Am I correct that the implied implication here is that assurances from a non-rationalist are essentially worthless?
I think it is also wrong to imply that Anthropic have violated their commitment simply because they didn’t rationally think through the implications of their commitment when they made it.
I think you can understand Anthropic’s actions as purely rational, just not very ethical.
They made an unenforceable commitment to not push capabilities when it directly benefited them. Now that it is more beneficial to drop the facade, they are doing so.
I think “don’t trust assurances from non-rationalists” is not a good takeaway. Rather it should be “don’t trust unenforceable assurances from people who will stand to greatly benefit from violating your trust at a later date”.
The intended implication is something like “rationalists have a bias towards treating statements as much firmer commitments than intended then getting very upset when they are violated”.
For example, unless I’m missing something, the “we do not wish to advance the rate of AI capabilities” claim is just one offhand line in a blog post. It’s not a firm commitment, it’s not even a claim about what their intentions are. As stated, it’s just one consideration that informs their actions—and in fact the “wish” terminology is often specifically not a claim about intended actions (e.g. “I wish I didn’t have to do X”).
Yet rationalists are hammering them on this one sentence—literally making songs about it, tweeting it to criticize Anthropic, etc. It seems like there is a serious lack of metacognition about where a non-adversarial communication breakdown could have occurred, or what the charitable interpretations of this are.
(I am open to people considering them then dismissing them, but I’m not even seeing that. Like, if people were saying “I understand the difference between Anthropic actually making an organizational commitment, and just offhand mentioning a fact about their motivations, but here’s why I’m disappointed anyway”, that seems reasonable. But a lot of people seem to be treating it as a Very Serious Promise being broken.)
That makes sense.
I guess the followup question is “how were Anthropic able to cultivate the impression that they were safety focused if they had only made an extremely loose offhand commitment?”

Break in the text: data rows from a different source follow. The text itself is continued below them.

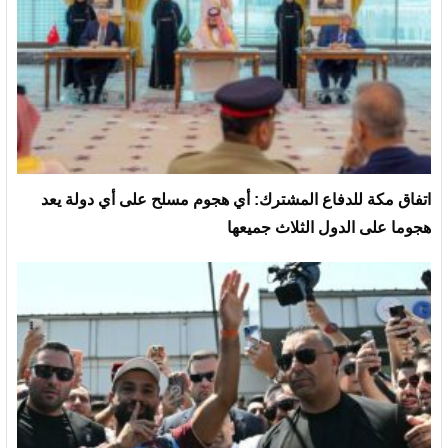
‏اتفاق مكة للدفاع المشترك: أي هجوم مسلح على أي دولة يعد
هجوما على الدول الثلاث جميعها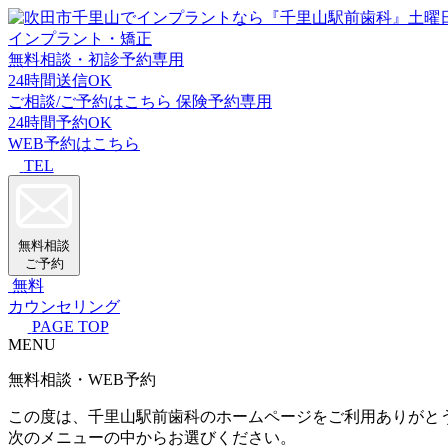
インプラント・矯正
無料相談・初診予約専用
24時間送信OK
ご相談/ご予約はこちら
保険予約専用
24時間予約OK
WEB予約はこちら
TEL
無料相談
ご予約
無料
カウンセリング
PAGE TOP
MENU
無料相談・WEB予約
この度は、千里山駅前歯科のホームページをご利用ありがと
次のメニューの中からお選びください。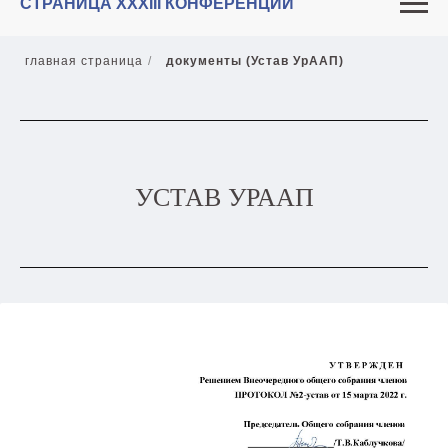
СТРАНИЦА XXXIII КОНФЕРЕНЦИИ
главная страница
/
документы (Устав УрААП)
УСТАВ УРААП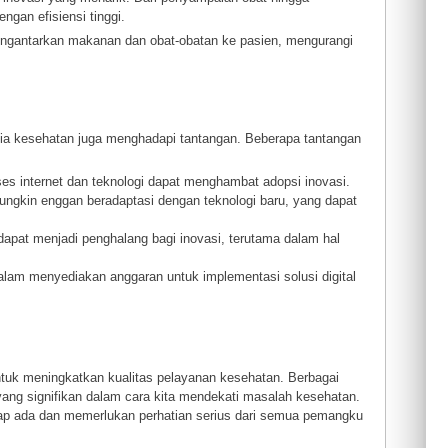
ngan efisiensi tinggi.
engantarkan makanan dan obat-obatan ke pasien, mengurangi
ia kesehatan juga menghadapi tantangan. Beberapa tantangan
kses internet dan teknologi dapat menghambat adopsi inovasi.
ngkin enggan beradaptasi dengan teknologi baru, yang dapat
dapat menjadi penghalang bagi inovasi, terutama dalam hal
alam menyediakan anggaran untuk implementasi solusi digital
untuk meningkatkan kualitas pelayanan kesehatan. Berbagai
 yang signifikan dalam cara kita mendekati masalah kesehatan.
ap ada dan memerlukan perhatian serius dari semua pemangku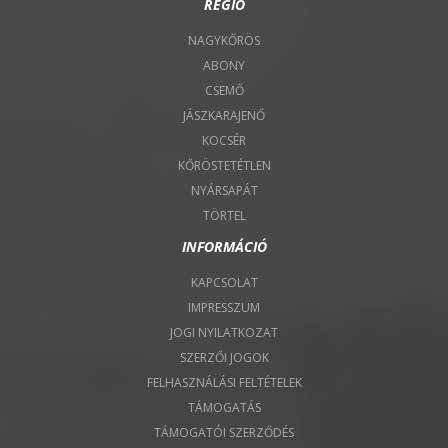
RÉGIÓ
NAGYKŐRÖS
ABONY
CSEMŐ
JÁSZKARAJENŐ
KOCSÉR
KŐRÖSTETÉTLEN
NYÁRSAPÁT
TÖRTEL
INFORMÁCIÓ
KAPCSOLAT
IMPRESSZUM
JOGI NYILATKOZAT
SZERZŐI JOGOK
FELHASZNÁLÁSI FELTÉTELEK
TÁMOGATÁS
TÁMOGATÓI SZERZŐDÉS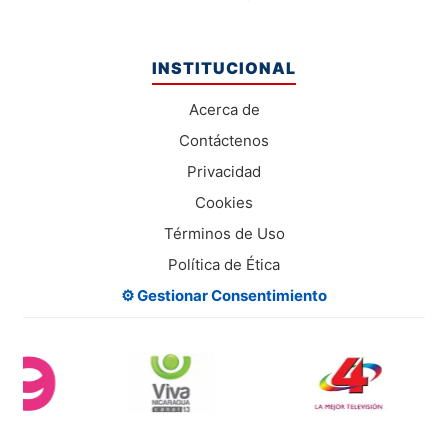
INSTITUCIONAL
Acerca de
Contáctenos
Privacidad
Cookies
Términos de Uso
Política de Ética
⚙️ Gestionar Consentimiento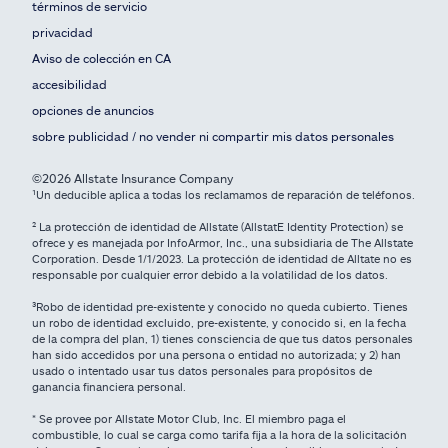
términos de servicio
privacidad
Aviso de colección en CA
accesibilidad
opciones de anuncios
sobre publicidad / no vender ni compartir mis datos personales
©2026 Allstate Insurance Company
¹Un deducible aplica a todas los reclamamos de reparación de teléfonos.
² La protección de identidad de Allstate (AllstatE Identity Protection) se
ofrece y es manejada por InfoArmor, Inc., una subsidiaria de The Allstate
Corporation. Desde 1/1/2023. La protección de identidad de Alltate no es
responsable por cualquier error debido a la volatilidad de los datos.
³Robo de identidad pre-existente y conocido no queda cubierto. Tienes
un robo de identidad excluido, pre-existente, y conocido si, en la fecha
de la compra del plan, 1) tienes consciencia de que tus datos personales
han sido accedidos por una persona o entidad no autorizada; y 2) han
usado o intentado usar tus datos personales para propósitos de
ganancia financiera personal.
* Se provee por Allstate Motor Club, Inc. El miembro paga el
combustible, lo cual se carga como tarifa fija a la hora de la solicitación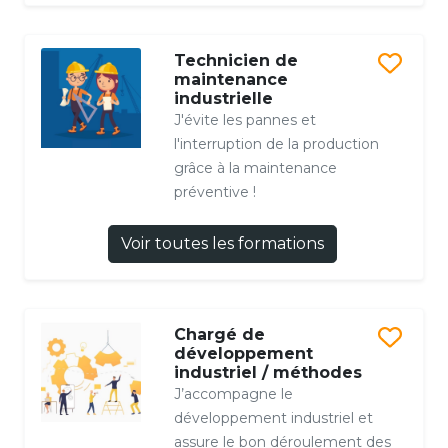
Technicien de
maintenance
industrielle
J'évite les pannes et
l'interruption de la production
grâce à la maintenance
préventive !
Voir toutes les formations
Chargé de
développement
industriel / méthodes
J’accompagne le
développement industriel et
assure le bon déroulement des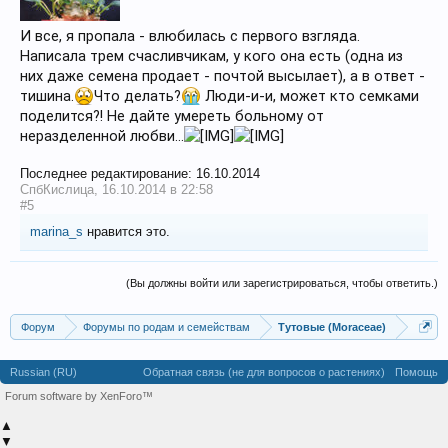
И все, я пропала - влюбилась с первого взгляда.
Написала трем счасливчикам, у кого она есть (одна из
них даже семена продает - почтой высылает), а в ответ -
тишина.
Что делать?
Люди-и-и, может кто семками
поделится?! Не дайте умереть больному от
неразделенной любви...
Последнее редактирование:
16.10.2014
СпбКислица
,
16.10.2014 в 22:58
#5
marina_s
нравится это.
(Вы должны войти или зарегистрироваться, чтобы ответить.)
Форум
Форумы по родам и семействам
Тутовые (Moraceae)
Russian (RU)
Обратная связь (не для вопросов о растениях)
Помощь
Forum software by XenForo™
▲
▼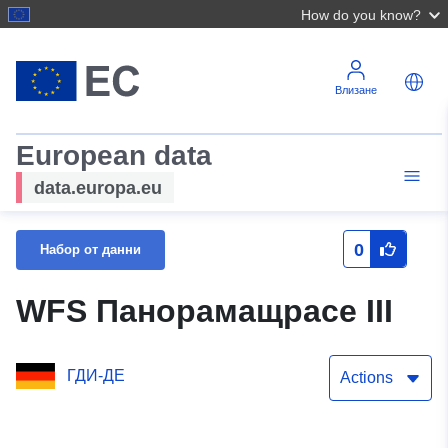
How do you know?
Влизане
European data
data.europa.eu
0
Набор от данни
WFS Панорамащрасе III
ГДИ-ДЕ
Actions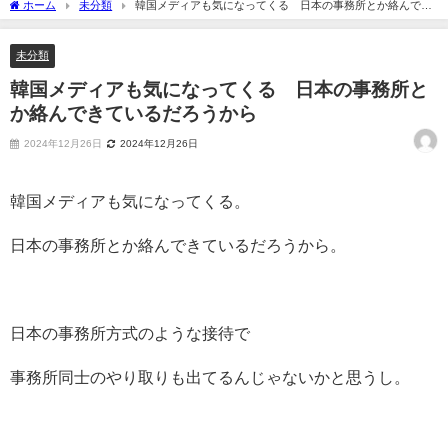
ホーム
未分類
韓国メディアも気になってくる 日本の事務所とか絡んでき
ているだろうから
未分類
韓国メディアも気になってくる 日本の事務所と
か絡んできているだろうから
2024年12月26日
2024年12月26日
韓国メディアも気になってくる。
日本の事務所とか絡んできているだろうから。
日本の事務所方式のような接待で
事務所同士のやり取りも出てるんじゃないかと思うし。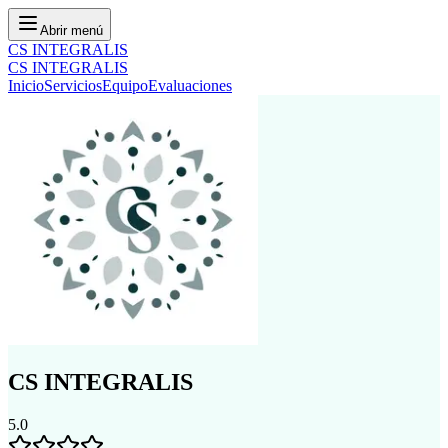
Abrir menú
CS INTEGRALIS
CS INTEGRALIS
Inicio
Servicios
Equipo
Evaluaciones
CS INTEGRALIS
5.0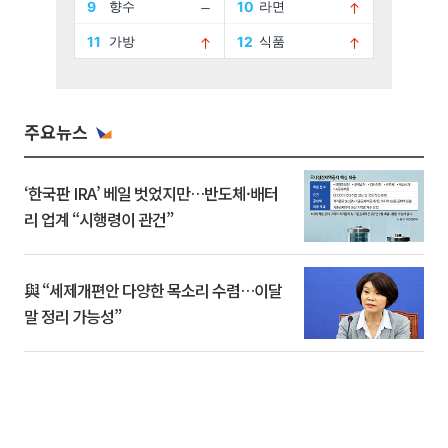
주요뉴스
‘한국판 IRA’ 베일 벗었지만…반도체·배터
리 업계 “시행령이 관건”
與 “세제개편안 다양한 목소리 수렴…이달
말 정리 가능성”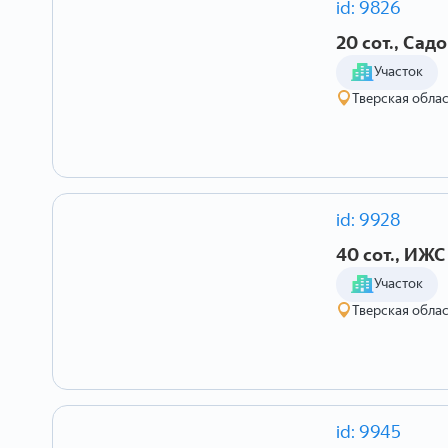
id: 9826
20 сот., Сад
Участок
Тверская обла
id: 9928
40 сот., ИЖС
Участок
Тверская обла
id: 9945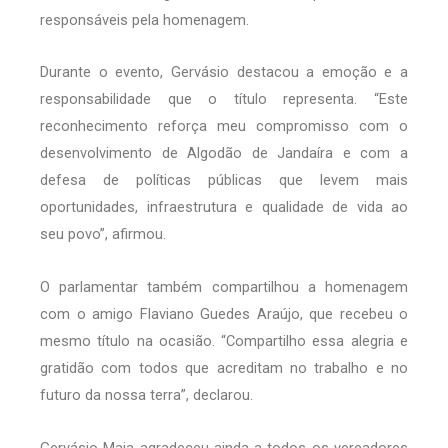
responsáveis pela homenagem.
Durante o evento, Gervásio destacou a emoção e a
responsabilidade que o título representa. “Este
reconhecimento reforça meu compromisso com o
desenvolvimento de Algodão de Jandaíra e com a
defesa de políticas públicas que levem mais
oportunidades, infraestrutura e qualidade de vida ao
seu povo”, afirmou.
O parlamentar também compartilhou a homenagem
com o amigo Flaviano Guedes Araújo, que recebeu o
mesmo título na ocasião. “Compartilho essa alegria e
gratidão com todos que acreditam no trabalho e no
futuro da nossa terra”, declarou.
Gervásio Maia agradeceu ainda a todos os vereadores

Certainly the impression I had from how integrated they are in the EA community was that they had made a more serious commitment.
Everyone is afraid of the AI race, and hopes that one of the labs will actually end up doing what they think is the most responsible thing to do. Hope and fear is one hell of a drug cocktail, makes you jump to the conclusions you want based on the flimsiest evidence. But the hangover is a bastard.
Imo I don’t know if we have evidence that Anthropic deliberately cultivated or significantly benefitted from the appearance of a commitment. However if an investor or employee felt like they made substantial commitments based on this impression and then later felt betrayed that would be more serious. (The story here is I think importantly different from other stories where I think there were substantial benefits from commitment appearance and then violation)
That sounds suspiciously similar to “autists have a bias towards interpreting statements literally”.
I mean, yes, they’re closely related.